**Task prompt:**
Across the entries that follow, tally every line holding the word "Century" and reply with the count alone.
*** Opening Records for this task ***
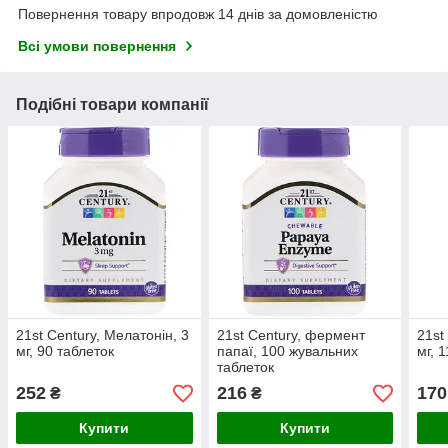
Повернення товару впродовж 14 днів за домовленістю
Всі умови повернення
Подібні товари компанії
21st Century, Мелатонін, 3
21st Century, фермент
21st
мг, 90 таблеток
папаї, 100 жувальних
мг, 
таблеток
252
216
170
₴
₴
Купити
Купити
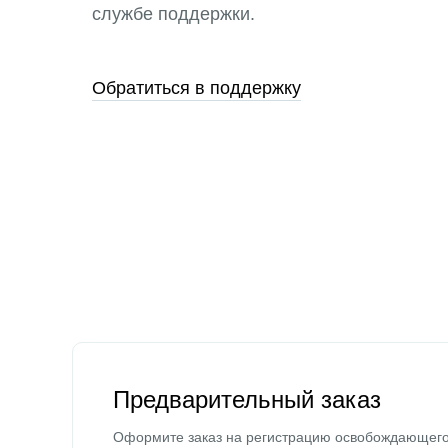
службе поддержки.
Обратиться в поддержку
Предварительный заказ
Оформите заказ на регистрацию освобождающег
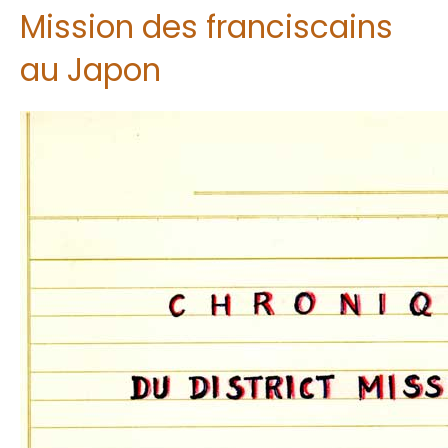
Mission des franciscains
au Japon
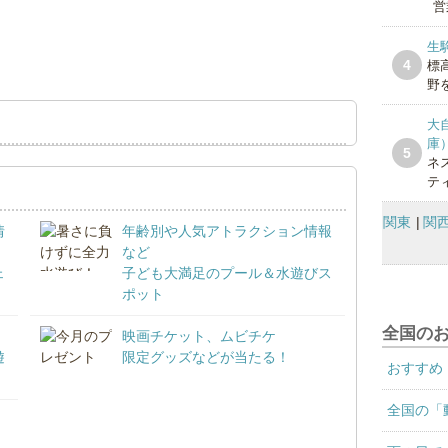
営
生
4
標
野を
大
庫
5
ネ
テ
関東
関
情
年齢別や人気アトラクション情報
など
ェ
子ども大満足のプール＆水遊びス
ポット
全国の
映画チケット、ムビチケ
遊
限定グッズなどが当たる！
おすすめ
全国の「
！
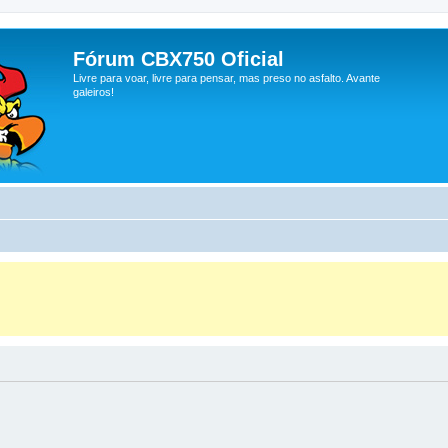
Fórum CBX750 Oficial
Livre para voar, livre para pensar, mas preso no asfalto. Avante
galeiros!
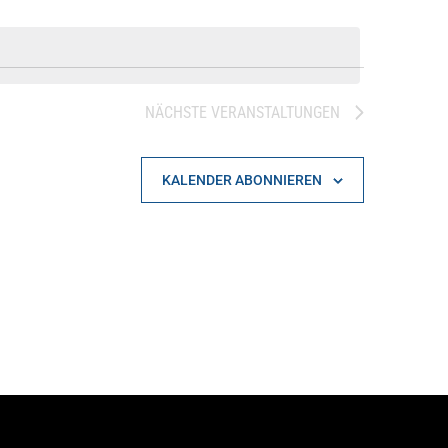
NÄCHSTE
VERANSTALTUNGEN
KALENDER ABONNIEREN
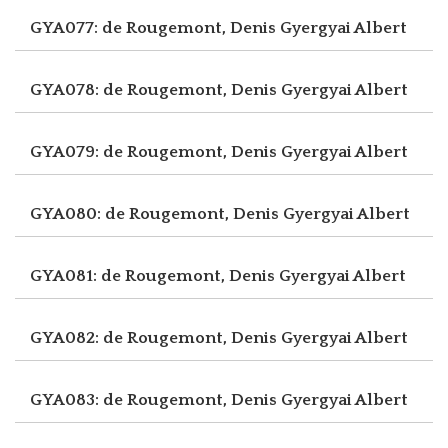
GYA077: de Rougemont, Denis
Gyergyai Albert
GYA078: de Rougemont, Denis
Gyergyai Albert
GYA079: de Rougemont, Denis
Gyergyai Albert
GYA080: de Rougemont, Denis
Gyergyai Albert
GYA081: de Rougemont, Denis
Gyergyai Albert
GYA082: de Rougemont, Denis
Gyergyai Albert
GYA083: de Rougemont, Denis
Gyergyai Albert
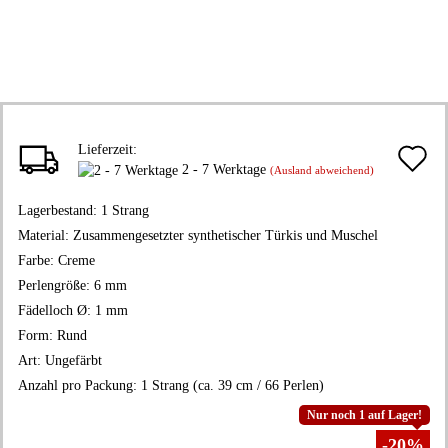
Lieferzeit:
A
2 - 7 Werktage
(Ausland abweichend)
d
Lagerbestand:
1
Strang
M
Material:
Zusammengesetzter synthetischer Türkis und Muschel
Farbe:
Creme
Perlengröße:
6 mm
Fädelloch Ø:
1 mm
Form:
Rund
Art:
Ungefärbt
Anzahl pro Packung:
1 Strang (ca. 39 cm / 66 Perlen)
Nur noch 1 auf Lager!
-20%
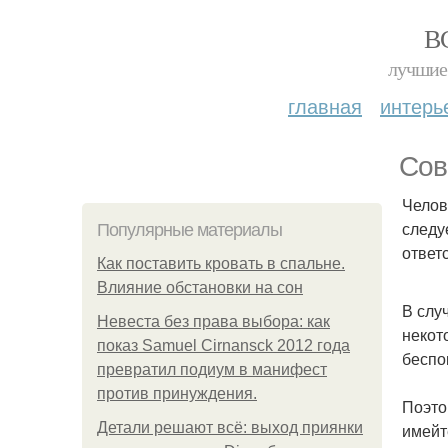
В
лучшие 
главная
интерь
Сов
Челов
следу
Популярные материалы
ответ
Как поставить кровать в спальне.
Влияние обстановки на сон
В слу
Невеста без права выбора: как
некот
показ Samuel Cirnansck 2012 года
беспо
превратил подиум в манифест
против принуждения.
Поэто
Детали решают всё: выход приянки
имейте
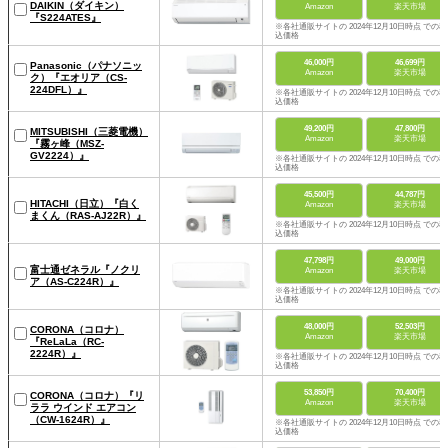
DAIKIN（ダイキン）
Amazon
楽天市場
『S224ATES』
※各社通販サイトの 2024年12月10日時点 での税
込価格
46,000円
46,699円
Panasonic（パナソニッ
Amazon
楽天市場
ク）『エオリア（CS-
224DFL）』
※各社通販サイトの 2024年12月10日時点 での税
込価格
49,200円
47,800円
MITSUBISHI（三菱電機）
Amazon
楽天市場
『霧ヶ峰（MSZ-
GV2224）』
※各社通販サイトの 2024年12月10日時点 での税
込価格
45,500円
44,787円
HITACHI（日立）『白く
Amazon
楽天市場
まくん（RAS-AJ22R）』
※各社通販サイトの 2024年12月10日時点 での税
込価格
47,798円
49,000円
富士通ゼネラル『ノクリ
Amazon
楽天市場
ア（AS-C224R）』
※各社通販サイトの 2024年12月10日時点 での税
込価格
48,000円
52,503円
CORONA（コロナ）
Amazon
楽天市場
『ReLaLa（RC-
2224R）』
※各社通販サイトの 2024年12月10日時点 での税
込価格
53,850円
70,400円
CORONA（コロナ）『リ
Amazon
楽天市場
ララ ウインド エアコン
（CW-1624R）』
※各社通販サイトの 2024年12月10日時点 での税
込価格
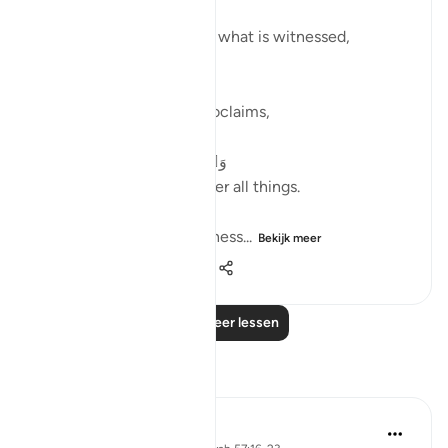
وَشَاهِدٍۢ وَمَشْهُودٍۢ
And [by] the witness and what is witnessed,
Later, in verse 9, Allah proclaims,
وَٱللَّهُ عَلَىٰ كُلِّ شَىْءٍۢ شَهِيدٌ
And Allah is a Witness over all things.
Both verses refers to witness...
Bekijk meer
19
4
437
Lees meer lessen
Reflecties
R. Ebied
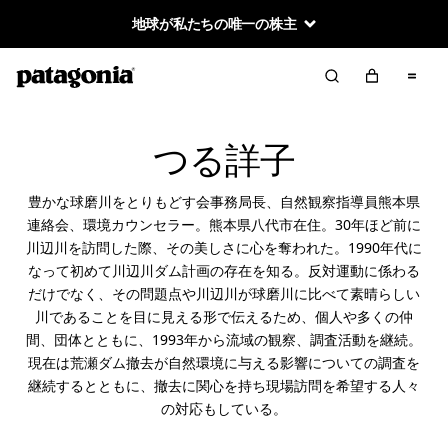
地球が私たちの唯一の株主
つる詳子
豊かな球磨川をとりもどす会事務局長、自然観察指導員熊本県
連絡会、環境カウンセラー。熊本県八代市在住。30年ほど前に
川辺川を訪問した際、その美しさに心を奪われた。1990年代に
なって初めて川辺川ダム計画の存在を知る。反対運動に係わる
だけでなく、その問題点や川辺川が球磨川に比べて素晴らしい
川であることを目に見える形で伝えるため、個人や多くの仲
間、団体とともに、1993年から流域の観察、調査活動を継続。
現在は荒瀬ダム撤去が自然環境に与える影響についての調査を
継続するとともに、撤去に関心を持ち現場訪問を希望する人々
の対応もしている。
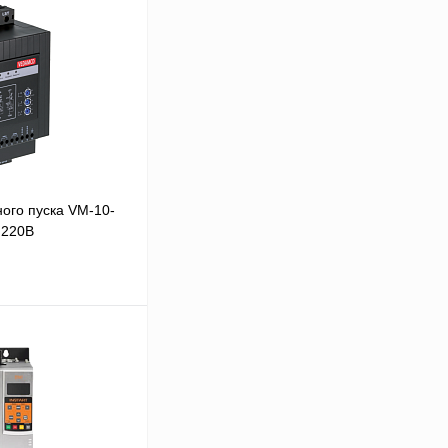
ого пуска VM-10-
 220В
В корзину
Сравнение
Под заказ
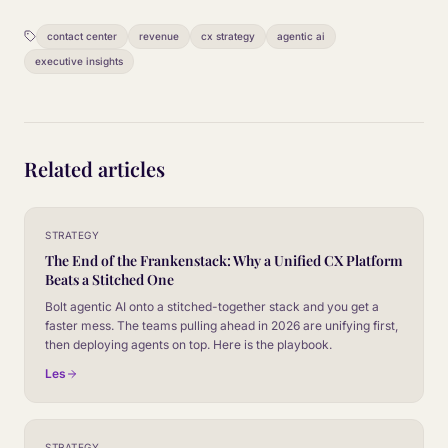
contact center
revenue
cx strategy
agentic ai
executive insights
Related articles
STRATEGY
The End of the Frankenstack: Why a Unified CX Platform
Beats a Stitched One
Bolt agentic AI onto a stitched-together stack and you get a
faster mess. The teams pulling ahead in 2026 are unifying first,
then deploying agents on top. Here is the playbook.
Les
STRATEGY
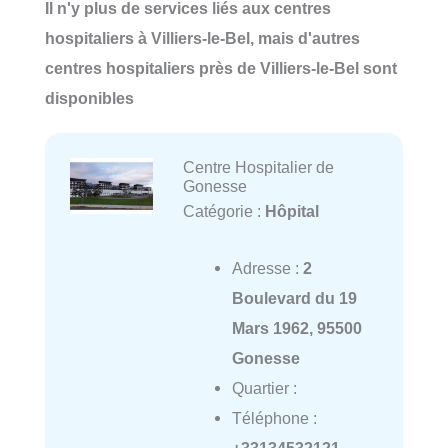
Il n'y plus de services liés aux centres
hospitaliers à Villiers-le-Bel, mais d'autres
centres hospitaliers près de Villiers-le-Bel sont
disponibles
Centre Hospitalier de
Gonesse
Catégorie :
Hôpital
Adresse :
2
Boulevard du 19
Mars 1962, 95500
Gonesse
Quartier :
Téléphone :
+33134532121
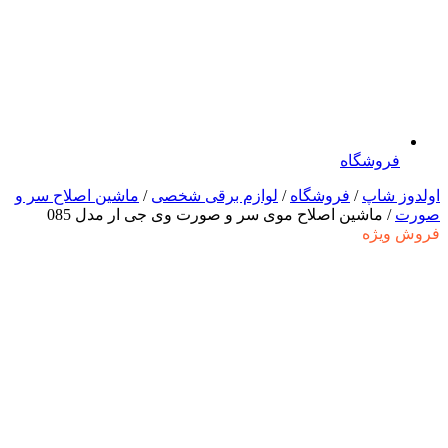
فروشگاه
اولدوز شاپ
/
فروشگاه
/
لوازم برقی شخصی
/
ماشین اصلاح سر و
صورت
/ ماشین اصلاح موی سر و صورت وی جی ار مدل 085
فروش ویژه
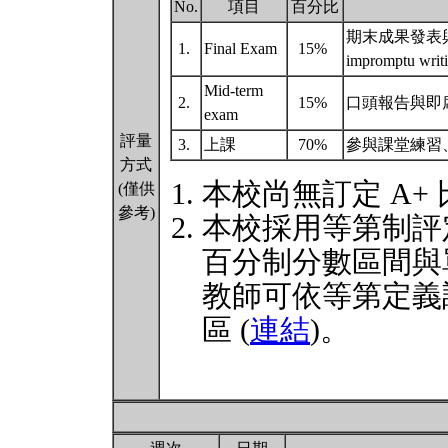
No.
項目
百分比
期末成果發表與即席寫
1.
Final Exam
15%
impromptu writi
Mid-term
2.
15%
口頭報告與即席寫作考試 
exam
評量
3.
上課
70%
參與課堂練習、討論與
方式
本校尚無訂定 A+
(僅供
參考)
本校採用等第制評
百分制分數區間與
教師可依等第定義
區 (
連結
)。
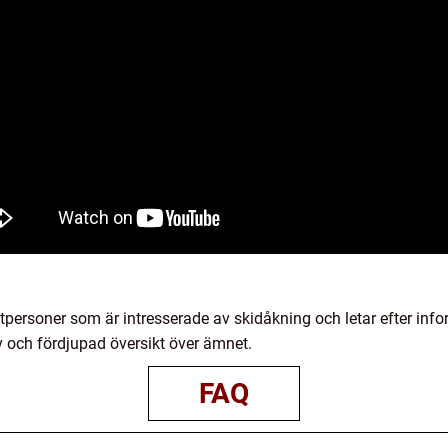
atpersoner som är intresserade av skidåkning och letar efter inf
iv och fördjupad översikt över ämnet.
FAQ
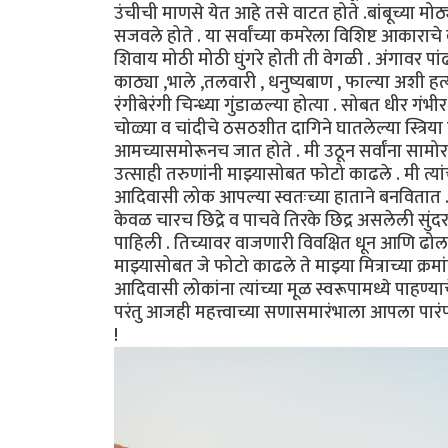
उंचीची माणसे येत आहे तसे वाटत होते .बांबूच्या मोठ
सजवले होते . या सर्वांच्या कमरेला विशिष्ट आकाराच
शिवाय मोठी मोठी घुंगरे होती ती वेगळी . अंगावर पांढ
काठ्या ,भाले ,तलवारी , धनुष्यबाण , फाल्या अशी हत्या
रंगीबेरंगी चिन्ध्या गुंडाळल्या होत्या . सोबत धीर ग
चोळ्या व चांदीचे ठसठशीत दागिने घातलेल्या स्त्रिया 
आमच्यासमोरूनच जात होते . मी उठून सर्वांना सामोरा 
उत्साही तरुणांनी माझ्यासोबत फोटो काढले . मी त्यां
आदिवासी लोक आपल्या स्वतःच्या हाताने बनवितात .
केवळ चारच छिद्रे व पाचवे तिरके छिद्र असलेली सुंद
पाहिली . तिच्यावर वाजणारी विवक्षित धून आणि ढोला
माझ्यासोबत जे फोटो काढले ते माझ्या मित्राच्या क्रम
आदिवासी लोकांना त्यांच्या मूळ स्वरूपामध्ये पाहण
परंतु आजही महत्त्वाच्या सणासमारंभाला आपला पारंपा
!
*** Closing Records for this task ***
**Task response:**
2